Date Joined Jun 2005
Total Posts : 22
   Posted 7/5/2005 8:57 PM (GMT -7)   
its been a little bit since i've posted...i've been feeling a little better, and have been gettin out more, excersizing and keepin busy. But to Bryce...thank u for sharing, really! You're really a blessing because u didn't loose hope and you kept trying until you found what worked for you. And that's what i'm trying to do now. This week, i've sorta fell back into my depressed, ill mode. And i'm just trying to make sure that i'm not thinking such ill and negative thoughts. And remembering to make God first even when i'm feeling good...But thank you again for sharing...

taintedangel
Regular Member


Date Joined Jun 2005
Total Posts : 303
   Posted 7/11/2005 9:49 AM (GMT -7)   
I've often wondered that myself; success stories. I to dread the bouncing around between meds when that starts and I know that will take place sooner or later once I see the psych. I think those of us that deal with anxiety and depression are very unique people. I mean come on we know our bodies inside and out. We know when we're truly happy and when we are truly feeling miserable. Not that I would wish this illness on anyone but I do often wonder why god made so many of this way. I have finally realized that I can't do this on my own and I am currently seeking help after my last episode I had. My husband deals with anxiety as well and I've told him he should go back to his doctor. I think he's going to go in a couple of weeks. I sure hope so. I often pray and that I was a naturally happy person but unfortunately I wasn't made that way. I'm just glad to see everyone taking control of their lives and getting help. I'm not saying we'll all be better and healed but anything has got to be better than what we've been going through.

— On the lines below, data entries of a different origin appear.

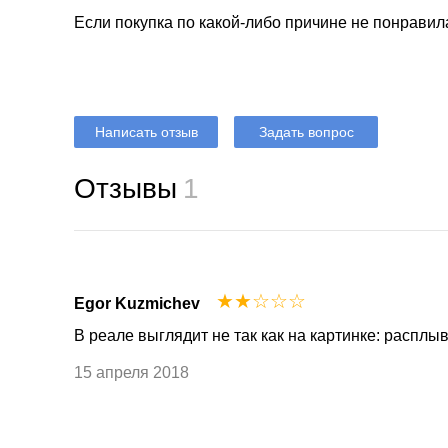
Если покупка по какой-либо причине не понравил
Написать отзыв
Задать вопрос
Отзывы
1
☆
☆
☆
☆
☆
Egor Kuzmichev
В реале выглядит не так как на картинке: расплыв
15 апреля 2018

I'm so glad i have found this site. It does help some to know others are experiencing the things I have been dealing with and that I'm not alone and I'm not weird and its not all in my head. this is real, this is me and I'm only trying to make me a bit more fined tuned and if that means taking meds in order to do that. I guess I'll just have to go that route. I don't like the thought of having to take antid's for a while either but if it helps I say let's do it... let's get me a bit more stabble than i have been lately.